Pace Lazarus, carbon dioxide is easily distinguishable from other pollutants. The Act’s target is
“air pollution which may reasonably be anticipated to endanger public health or welfare.” Mercury, soot, sulphur dioxide and so on quite demonstrably and measurably endanger public health. For CO2, you have to rely on welfare, a much more ambiguous concept. Climate change does endanger Americans through several channels: desertification, a rising sea level, a greater frequency of extreme weather events like floods, and spillover from climate-linked conflicts and disasters elsewhere in the world. However, these impacts depend on global emissions, of which the US is only responsible for 16% annually, though 29% cumulatively. This fact makes it tricky to justify the cost-benefit ratio of regulations to cut emissions, considered unilaterally. It was certainly not part of Congress’ legislative plan that the implementing regulations could become part of a grand cooperative global scheme to reduce emissions by treaty.

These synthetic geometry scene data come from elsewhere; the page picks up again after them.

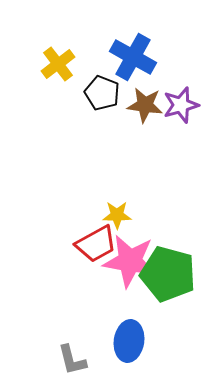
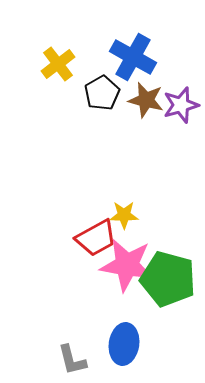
black pentagon: rotated 20 degrees clockwise
brown star: moved 1 px right, 5 px up; rotated 6 degrees clockwise
yellow star: moved 7 px right
red trapezoid: moved 6 px up
pink star: moved 3 px left, 4 px down
green pentagon: moved 5 px down
blue ellipse: moved 5 px left, 3 px down
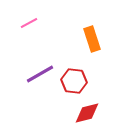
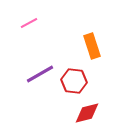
orange rectangle: moved 7 px down
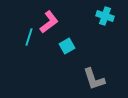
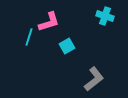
pink L-shape: rotated 20 degrees clockwise
gray L-shape: rotated 110 degrees counterclockwise
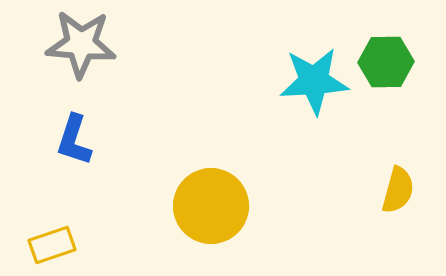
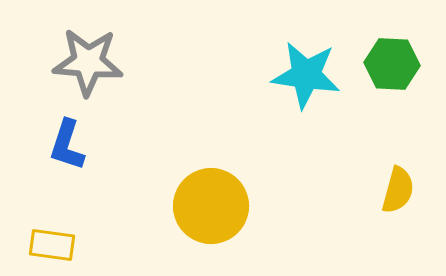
gray star: moved 7 px right, 18 px down
green hexagon: moved 6 px right, 2 px down; rotated 4 degrees clockwise
cyan star: moved 8 px left, 6 px up; rotated 12 degrees clockwise
blue L-shape: moved 7 px left, 5 px down
yellow rectangle: rotated 27 degrees clockwise
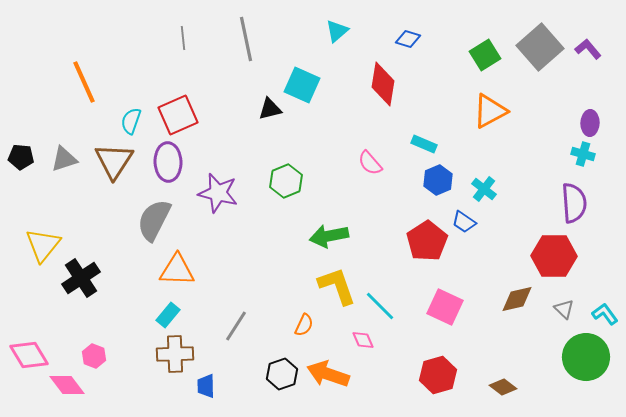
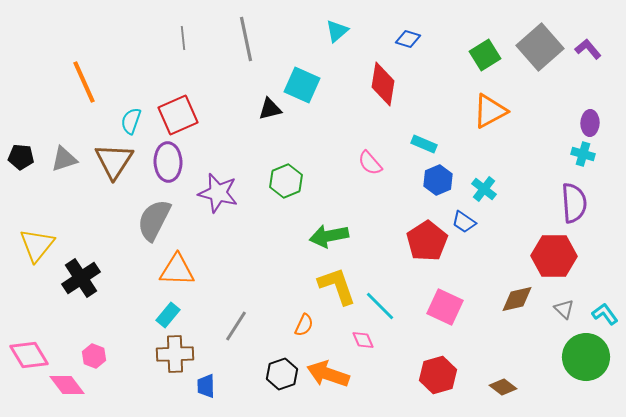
yellow triangle at (43, 245): moved 6 px left
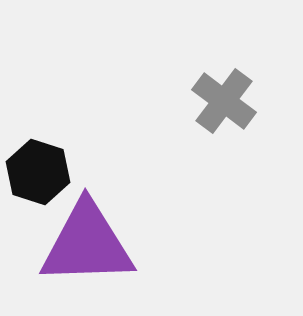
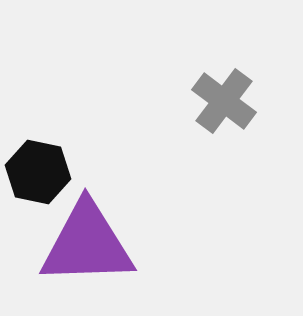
black hexagon: rotated 6 degrees counterclockwise
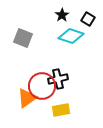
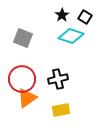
black square: moved 3 px left, 2 px up
red circle: moved 20 px left, 7 px up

I pray that the CPP survives the blizzard of legal challenges which will be launched against it the day after its publication in the Federal Register. But these challenges are far more credible than the later ones against ACA – King v Burwell, which failed, and Hobby Lobby, which succeeded against the odds.
None of this helps the increasingly desperate coal industry and its champion turtle Mitch McConnell (footnote). For the war on coal is completely justified by the proven health impacts alone, which are essentially local and regional. A reversal of Massachusetts and rewriting of the regulation around health impacts alone would only help natural gas, which emits CO2 but hardly any other pollutants.
Barack Obama is a skilled politician. I would be surprised if he has not gamed out such a scenario. The emissions target is unambitious by European or Chinese standards, though it was quietly raised from a 30% reduction in GHGs from 2005 to 32%. This modesty makes it much easier to defend the regulation on shockproof health grounds alone. Meanwhile, the regulation is law. Whatever they think of it, state officials now have a duty to carry it out, and company directors to consider its impacts on their business plans. Obama plans to be on the side of a cultural sea-change, as with gay rights.
In the end, vultures have no talons and cannot kill their prey.
Mitch McConnell, in a WSJ op-ed: “States report that the regulation’s mandates are not technologically achievable..” The CPP will lead to a renewable share of generation of 25% in 2030, according to the EIA base projection. Germany is already at around 30% renewable electricity generation. (Update 6 August: the share was 34% in the first half of 2015, according to Fraunhofer ISE). But then, it’s a well-known conservative factoid that Germans suffer constant power cuts and brownouts from all that unreliable wind and solar … More likely, they would take to the streets if their 15 minutes of annual outages suddenly increased to the four hours Americans put up with.